2.7. Viral Infections
Several pathogens, especially viruses, may be involved in the progression of autoimmunity and T1D development. Some studies have shown that viral infections, mainly those by enteroviruses, could be involved in the pathogenesis of T1D. Because of the molecular mimicry of human islet cell autoantigens, Coxsackie B virus and enteroviruses, which could be found in the pancreatic islets of most patients with T1D, could speed up the disease progression through the activation of the immune system
[75][76][77][78]. The enteroviruses may also cause an acute infection of the pancreatic β-cells, resulting in β-cell destruction and progression to clinical T1D
[79].
2.8. Dietary Factors
Diet is another environmental factor that affects the progression from islet autoimmunity to clinical T1D. Early exposure to cow’s milk is associated with more rapid progression to T1D. One hypothesis explaining the role of cow’s milk in disease progression is albumin’s molecular mimicry to ICA, a surface protein of pancreatic β-cells
[80]. High consumption of cow’s milk in childhood has been associated with an increased risk of progression from islet autoimmunity to T1D
[81][82][83]. The effect of hydrolysed infant formula versus conventional formula on the risk of T1D was studied in the TRIGR Randomized Clinical Trial
[84]. However, no effect of the hydrolysed infant formula consumption on the risk of T1D was found.
3. Conclusions
Islet cell autoantibodies can only be measured at a certain stage of disease progression, at which the humoral autoimmunity has already been engaged.

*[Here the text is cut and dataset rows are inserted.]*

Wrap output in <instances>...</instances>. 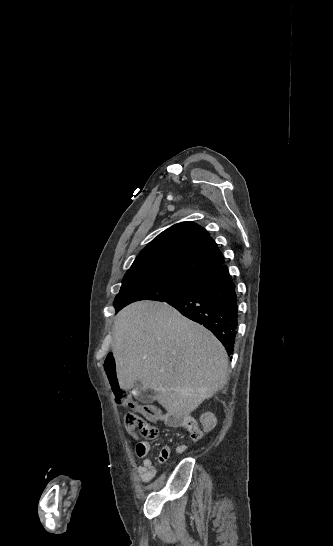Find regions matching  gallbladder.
I'll return each mask as SVG.
<instances>
[{"label":"gallbladder","instance_id":"gallbladder-1","mask_svg":"<svg viewBox=\"0 0 333 546\" xmlns=\"http://www.w3.org/2000/svg\"><path fill=\"white\" fill-rule=\"evenodd\" d=\"M134 388L136 389L137 391V396L140 400H144L148 403L152 402L153 401V397L152 396H146L143 392H142V383L141 381L137 380L134 384Z\"/></svg>","mask_w":333,"mask_h":546}]
</instances>
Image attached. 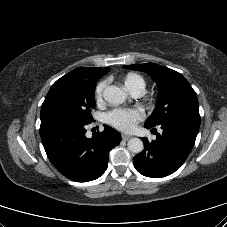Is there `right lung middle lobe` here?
I'll return each mask as SVG.
<instances>
[{
	"instance_id": "1",
	"label": "right lung middle lobe",
	"mask_w": 227,
	"mask_h": 227,
	"mask_svg": "<svg viewBox=\"0 0 227 227\" xmlns=\"http://www.w3.org/2000/svg\"><path fill=\"white\" fill-rule=\"evenodd\" d=\"M99 76L66 74L50 88L41 107V122L67 119L89 124L95 107V87Z\"/></svg>"
}]
</instances>
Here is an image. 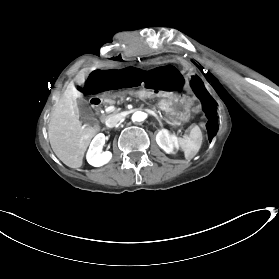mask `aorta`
<instances>
[{
	"label": "aorta",
	"mask_w": 279,
	"mask_h": 279,
	"mask_svg": "<svg viewBox=\"0 0 279 279\" xmlns=\"http://www.w3.org/2000/svg\"><path fill=\"white\" fill-rule=\"evenodd\" d=\"M146 118V114L142 111H137L132 115L133 122H141L144 121Z\"/></svg>",
	"instance_id": "aorta-1"
}]
</instances>
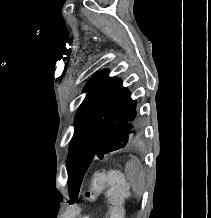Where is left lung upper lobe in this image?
I'll return each instance as SVG.
<instances>
[{"instance_id":"1","label":"left lung upper lobe","mask_w":211,"mask_h":218,"mask_svg":"<svg viewBox=\"0 0 211 218\" xmlns=\"http://www.w3.org/2000/svg\"><path fill=\"white\" fill-rule=\"evenodd\" d=\"M103 70L86 84L87 95L75 116L70 142L67 172L69 197H78L83 177L95 156L123 148L135 140L140 113L137 102L117 77Z\"/></svg>"}]
</instances>
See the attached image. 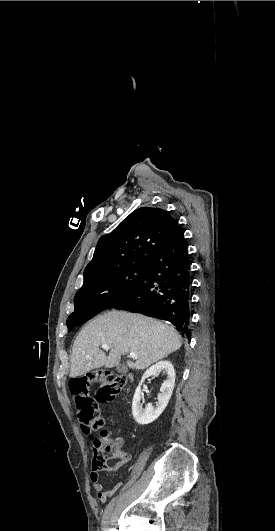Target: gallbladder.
I'll use <instances>...</instances> for the list:
<instances>
[{"label":"gallbladder","mask_w":275,"mask_h":531,"mask_svg":"<svg viewBox=\"0 0 275 531\" xmlns=\"http://www.w3.org/2000/svg\"><path fill=\"white\" fill-rule=\"evenodd\" d=\"M116 371H118V373H122V375H125V373H127V367L125 363H119L118 367H116Z\"/></svg>","instance_id":"gallbladder-1"}]
</instances>
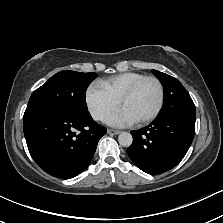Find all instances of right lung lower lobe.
<instances>
[{
	"label": "right lung lower lobe",
	"mask_w": 223,
	"mask_h": 223,
	"mask_svg": "<svg viewBox=\"0 0 223 223\" xmlns=\"http://www.w3.org/2000/svg\"><path fill=\"white\" fill-rule=\"evenodd\" d=\"M23 127L34 161L46 173L61 179L73 178L88 166L98 141L106 133V128L91 116L66 114L27 118Z\"/></svg>",
	"instance_id": "98d812e1"
}]
</instances>
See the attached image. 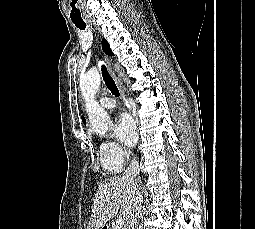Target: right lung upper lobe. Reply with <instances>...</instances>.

Thus, novel approaches besides traditional screening methods are required to predict the disease onset accurately, before the first signs of islet cell autoantibodies appear. Changes in the taxonomic composition of the gut microbiome, which are currently studied in children as potential biomarkers of T1D, precede the appearance of islet autoimmunity
Identifying factors leading to the destruction of β-cells offers potential means for intervention aimed at preventing T1D. It is already possible to manipulate the spontaneous appearance of islet autoantibodies by dietary modification early in life.